Beeindruckt haben mich – das wurde ja vorhin vielfach wiederholt, aber ich sage es an der Stelle auch noch mal – die vielen Helfer aus nah und fern. Vielen Dank an alle Helfer für die großartige Unterstützung und Solidarität!
(Beifall bei der CDU/CSU und der SPD sowie bei Abgeordneten der LINKEN und des BÜNDNISSES 90/DIE GRÜNEN)
Jetzt ist schnelle finanzielle Hilfe für die Betroffenen gefragt. Die Soforthilfe war goldrichtig; aber sie gibt natürlich nur einen ersten, einen kleinen finanziellen Spielraum. Jetzt steht der Wiederaufbau an. Bis zu 80 Prozent des Schadens von Privathaushalten, Unternehmen, Landwirten und Einrichtungen wie Vereinen und Stiftungen sollen reguliert werden. Ich setze mich dafür ein, dass das in Härtefällen durchaus bis zu 100 Prozent sein sollen.
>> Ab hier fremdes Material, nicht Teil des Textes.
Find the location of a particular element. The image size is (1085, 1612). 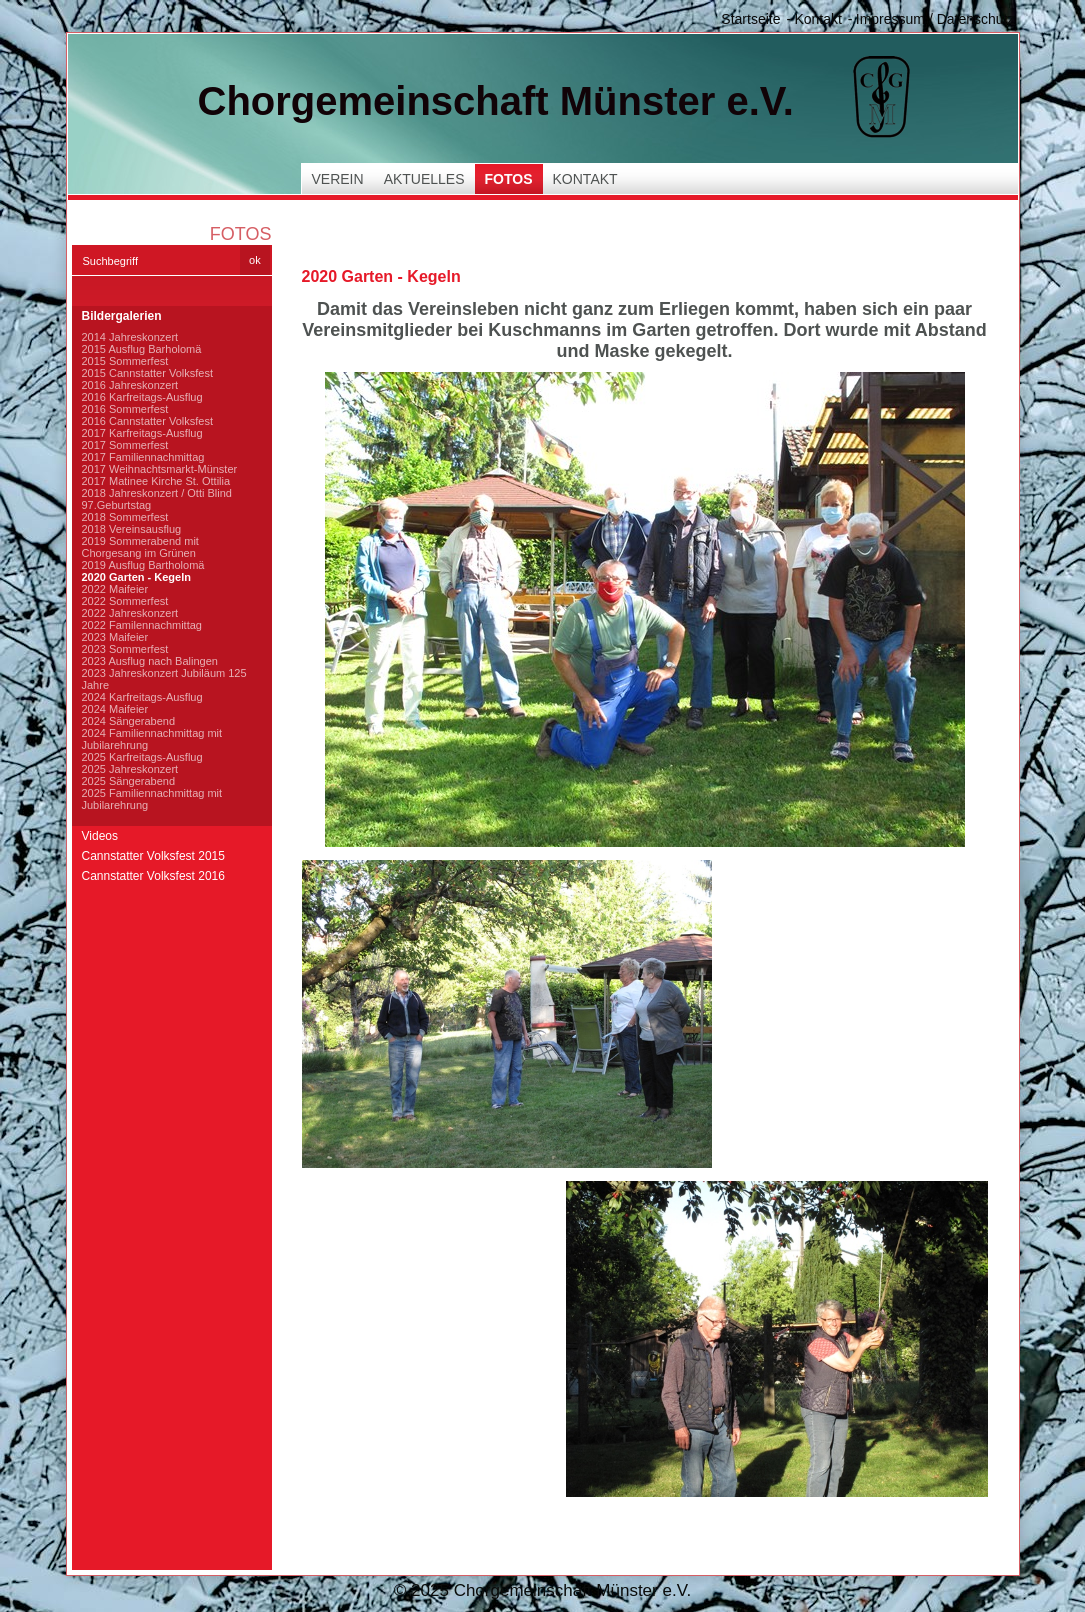 2016 Karfreitags-Ausflug is located at coordinates (142, 397).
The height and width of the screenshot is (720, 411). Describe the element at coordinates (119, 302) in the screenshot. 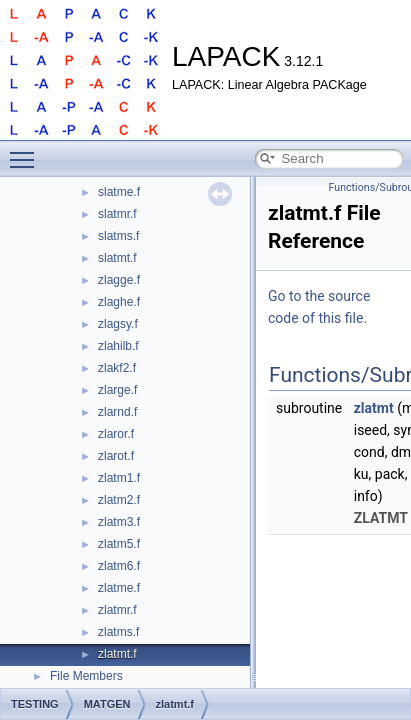 I see `zlaghe.f` at that location.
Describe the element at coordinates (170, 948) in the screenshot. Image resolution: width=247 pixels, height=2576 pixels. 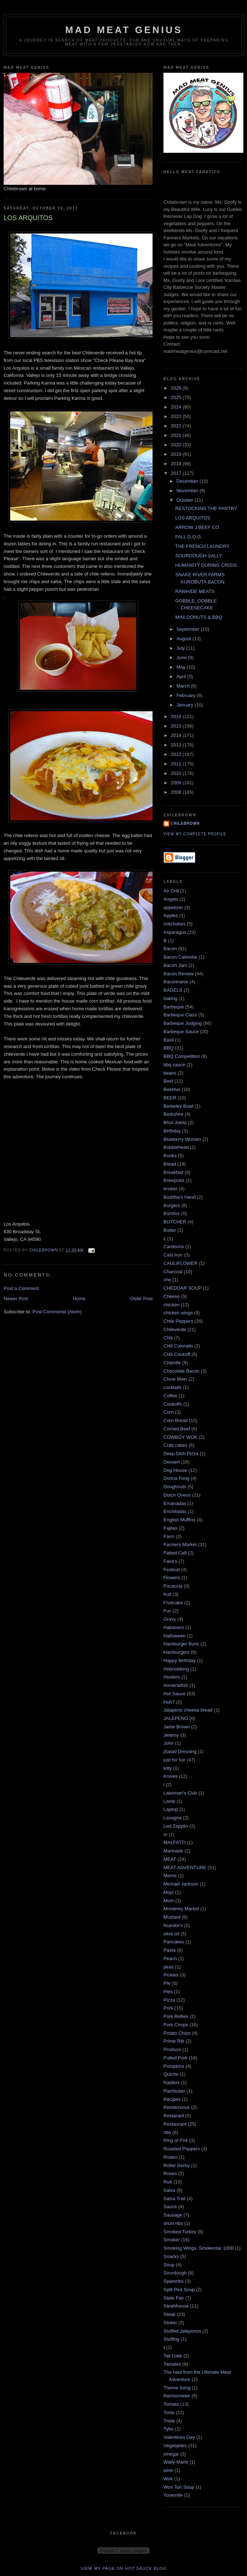 I see `Bacon` at that location.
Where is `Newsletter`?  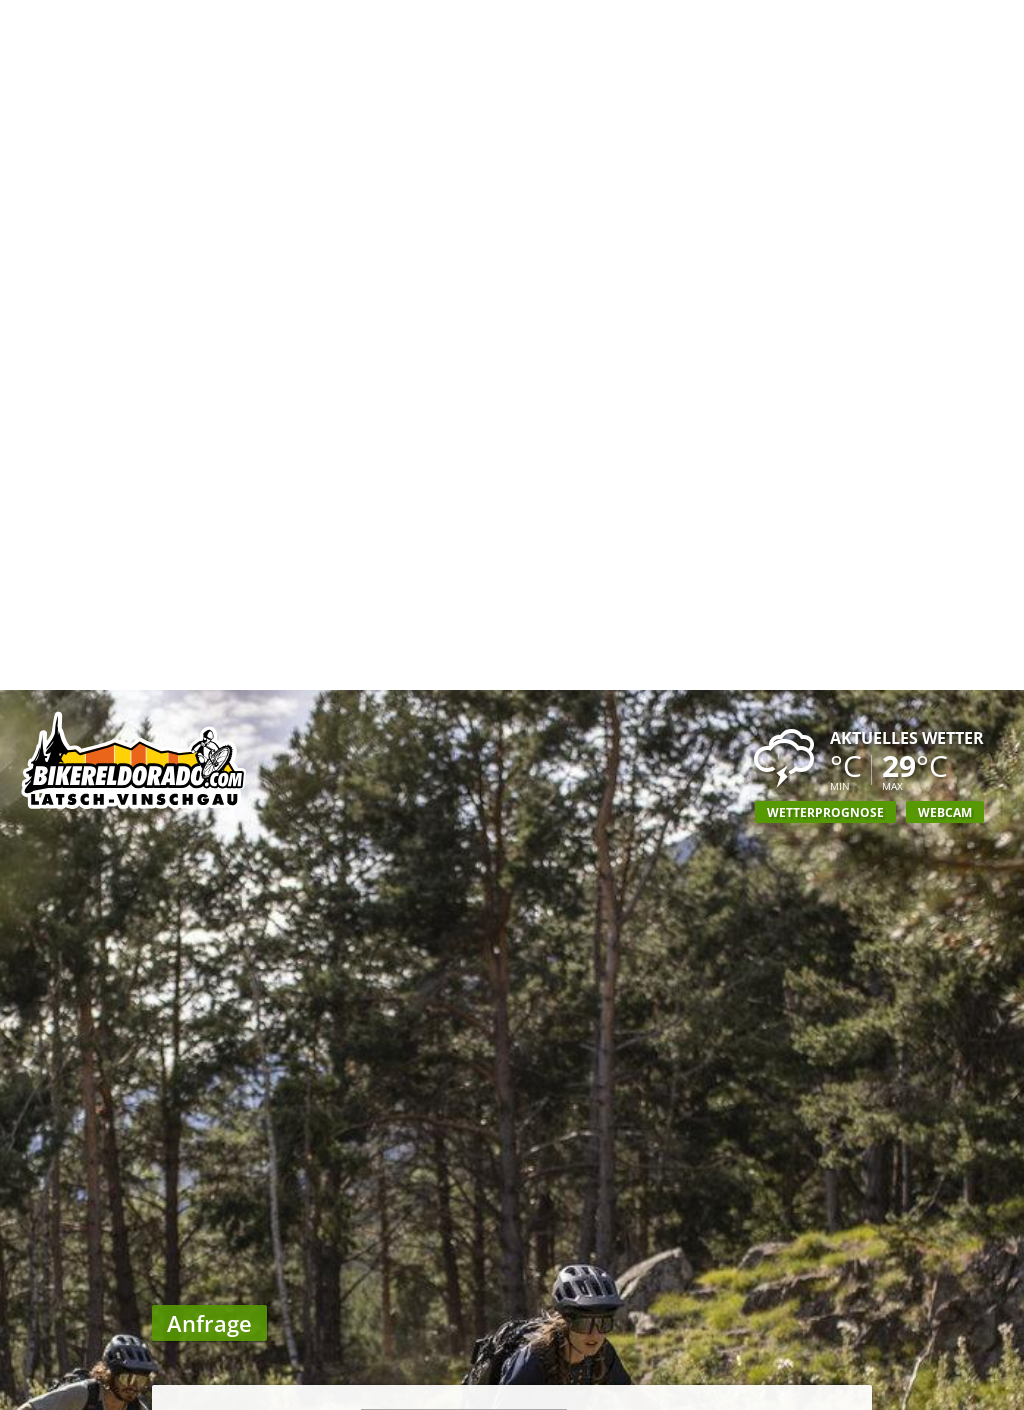 Newsletter is located at coordinates (319, 1242).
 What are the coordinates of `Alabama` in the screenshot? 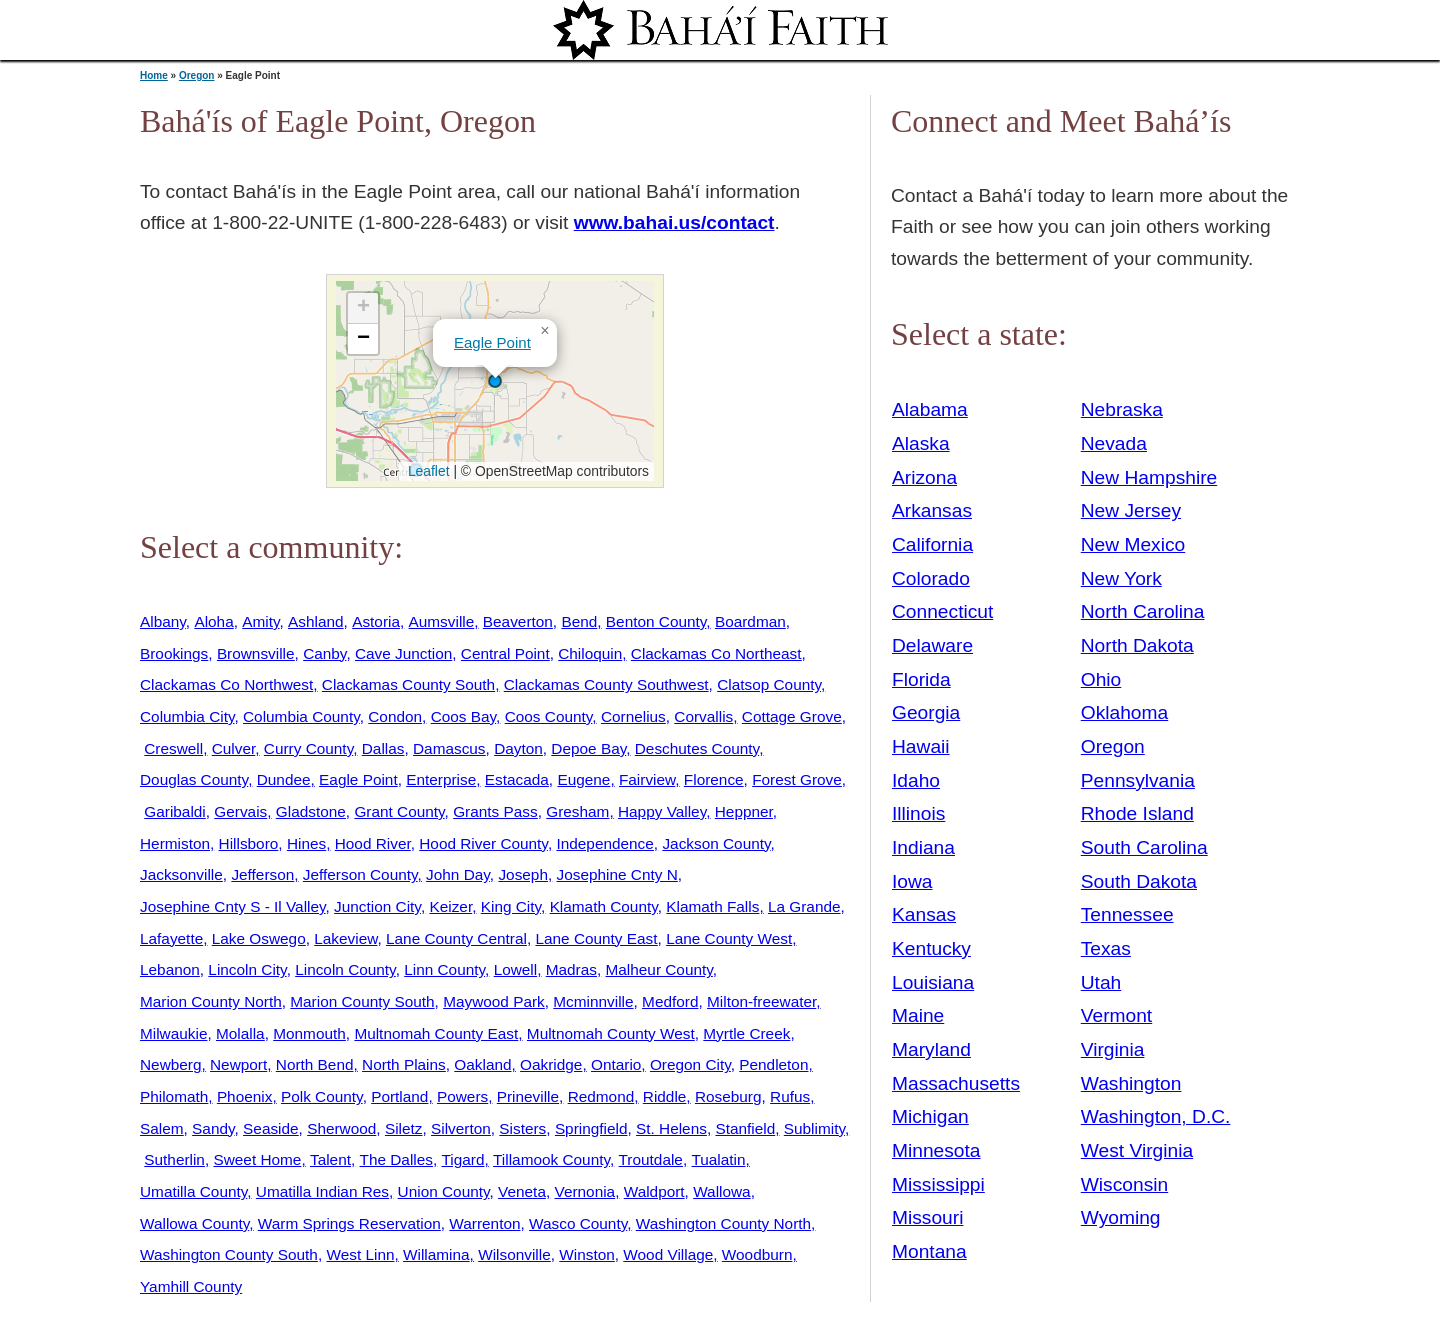 It's located at (930, 409).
Was wir auf den Weg bringen – hier und heute –, ist eine wirklich große und starke Hilfe. In Gesprächen mit Betroffenen stelle ich aber immer wieder fest: Die wissen gar nichts von dem, was wir hier auf den Weg bringen. Die haben sich teilweise eingeigelt. Deshalb ist es ganz wichtig, dass wir vor Ort, auch die Kommunen, jedem Betroffenen klarmachen: Hier kommt eine starke staatliche Hilfe. – Wer nicht versichert ist und vor den Trümmern seiner Existenz steht, der braucht jetzt ein klares Signal, und wir sollten das zu ihm bringen, wenn er zurzeit mental nicht in der Lage ist, es aufzunehmen.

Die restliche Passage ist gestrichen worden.